A sociedade enfrenta outros desafios. Apesar do cenário climático com ampla comprovação científica, permanecem núcleos de negacionismo climático. Um dos argumentos é a atribuição dos efeitos extremos do clima a eventos sazonais, como vulcões ou manchas solares, ciclos naturais que nada têm a ver com a identificação da tendência de aumento da temperatura decorrente da intensificação da saturação da atmosfera por GEE em função das ações antropogênicas. 
Some-se a isso outros fatores, como a rejeição da ciência por correntes conservadoras, que se afirmam assim como expressão de identidade, ao considerar erroneamente que a ciência climática é promovida pela ecologia política. A isso se associa a campanha negacionista financiada pela indústria de combustíveis fósseis, além de outros lobbies de indústrias, como a automobilística, que resiste ante a imperiosa necessidade de intensificação dos meios de transporte coletivo limpo. As Oil Sisters (as sete irmãs do petróleo), desde os anos 1990, semearam dúvidas para minar a certeza científica. Ainda hoje o setor defende sua sobrevida econômica ocupando espaço nas cúpulas climáticas, sempre semeando esperança em tecnologias de descarbonização da atmosfera que, na prática, são inexistentes ou não são efetivas.     

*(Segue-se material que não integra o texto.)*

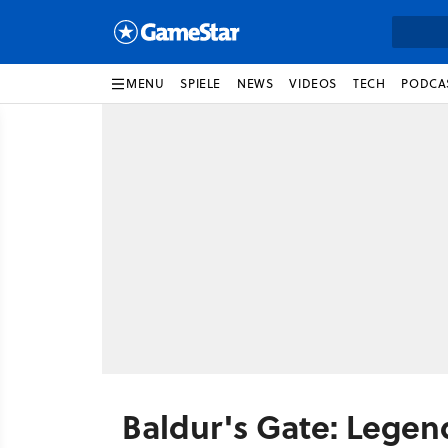
MENU
SPIELE
NEWS
VIDEOS
TECH
PODCA
Baldur's Gate: Lege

“Somente comunidades que levem a ameaça climática suficientemente a sério, que coletivamente se preparem para ela, serão capazes de superá-la. Mas em um mundo globalizado, todas as nações são muito interconectadas e interdependentes para se isolar e limitar os efeitos das mudanças climáticas”, afirma o filósofo Clive Hamilton.
O Brasil deve se preparar com difusão do conhecimento científico contra as forças reacionárias e desmobilizadoras do negacionismo, muitas delas mercenárias. A inserção capciosa e desarrazoada de dúvidas atrasa as transformações necessárias e a consecução de políticas públicas. O país deve estar preparado para enfrentar os efeitos do calor, que serão muitos. Entre esses, notadamente proteger florestas e água, conter a desertificação e investir fortemente, de forma preventiva, na proteção de sua população vulnerável ao calor extremo – e na segurança de milhões que habitam áreas de risco.